Pois bem. No último dia 23 de março, em coletiva de imprensa virtual transmitida pela página do Northcom no Facebook, e estranhamente pouco repercutida no Brasil, o general e virtual “comandante” dos EUA em tempos de crise anunciou um dos planos de contingência relativos às “circunstâncias extraordinárias” da pandemia: a transferência de parte significativa do Estado-maior, incluindo os maiores especialistas em segurança nuclear e comandantes de forças especiais, para uma série de bunkers subterrâneos, dentre eles o das Montanhas Cheyenne, no Colorado – um emaranhado de túneis enterrado a 600 metros da superfície, construído na época da Guerra Fria para resistir, em tese, a uma explosão nuclear de até 30 megatons. A justificativa oficial: proteger as forças da ameaça da Covid-19.
“Para garantir a defesa da pátria durante essa pandemia, o nosso comando e equipes de vigilância aqui no quartel-general organizaram-se em múltiplos turnos, sendo que uma parte do nosso pessoal começou a operar no complexo das Montanhas Cheyenne, criando ainda uma terceira equipe em local alternativo” – comunicou o general O’Shaughnessy. E acrescentou: “Os nossos dedicados profissionais do Norad e do Northcom deixaram os seus lares, despediram-se de suas famílias e estão isolados de todos para garantir a manutenção da vigilância diária requerida para a defesa da pátria. Não é, decerto, a situação ideal, mas é absolutamente necessário e adequado em função do momento presente”.

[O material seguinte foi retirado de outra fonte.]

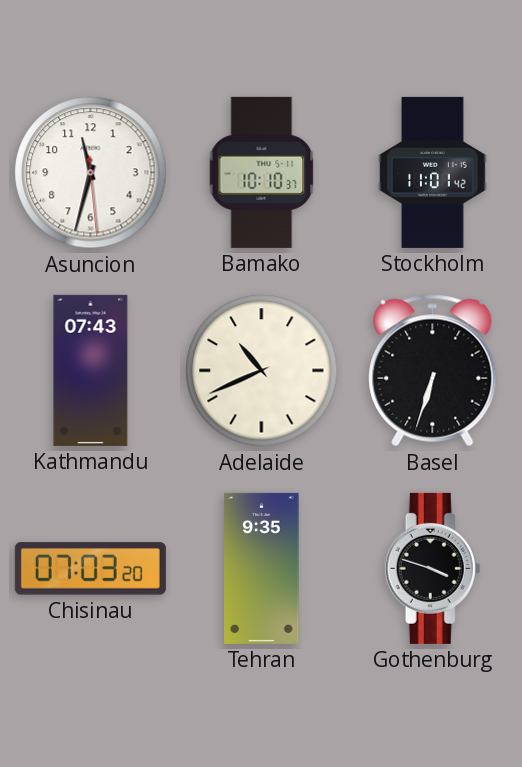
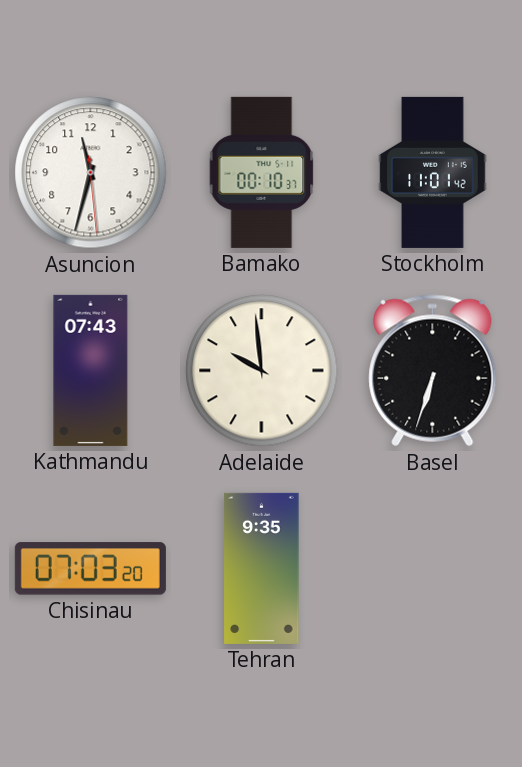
Bamako: 10:10 -> 00:10
Adelaide: 10:41 -> 9:59
Gothenburg: 3:48 -> none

Do outro lado do mundo, o maior parceiro militar dos EUA, Israel, adotou medidas similares. Segundo reportagem da Reuters, o governo israelense pôs em funcionamento o “Centro de Controle Nacional”, um bunker nas colinas de Jerusalém, construído há mais de dez anos por conta da preocupação com o avanço do programa nuclear iraniano e os ataques com mísseis do Hezbollah e do Hamas. “Este bunker é uma outra ferramenta para gerenciar, controlar, mapear e vigiar” o coronavírus, disse um oficial. “Entendemos que essa crise se estenderá ainda por um bom período de tempo.”
Somadas às operações ordenadas por Donald Trump no mar do Caribe e no Iraque, essas são movimentações curiosas no tabuleiro geopolítico do mundo em meio à pandemia. Movimentações de guerra, decerto. Resta saber se o alegado temor da Covid 19 esgota toda a história, e se o vírus é, de fato, o único inimigo contemplado.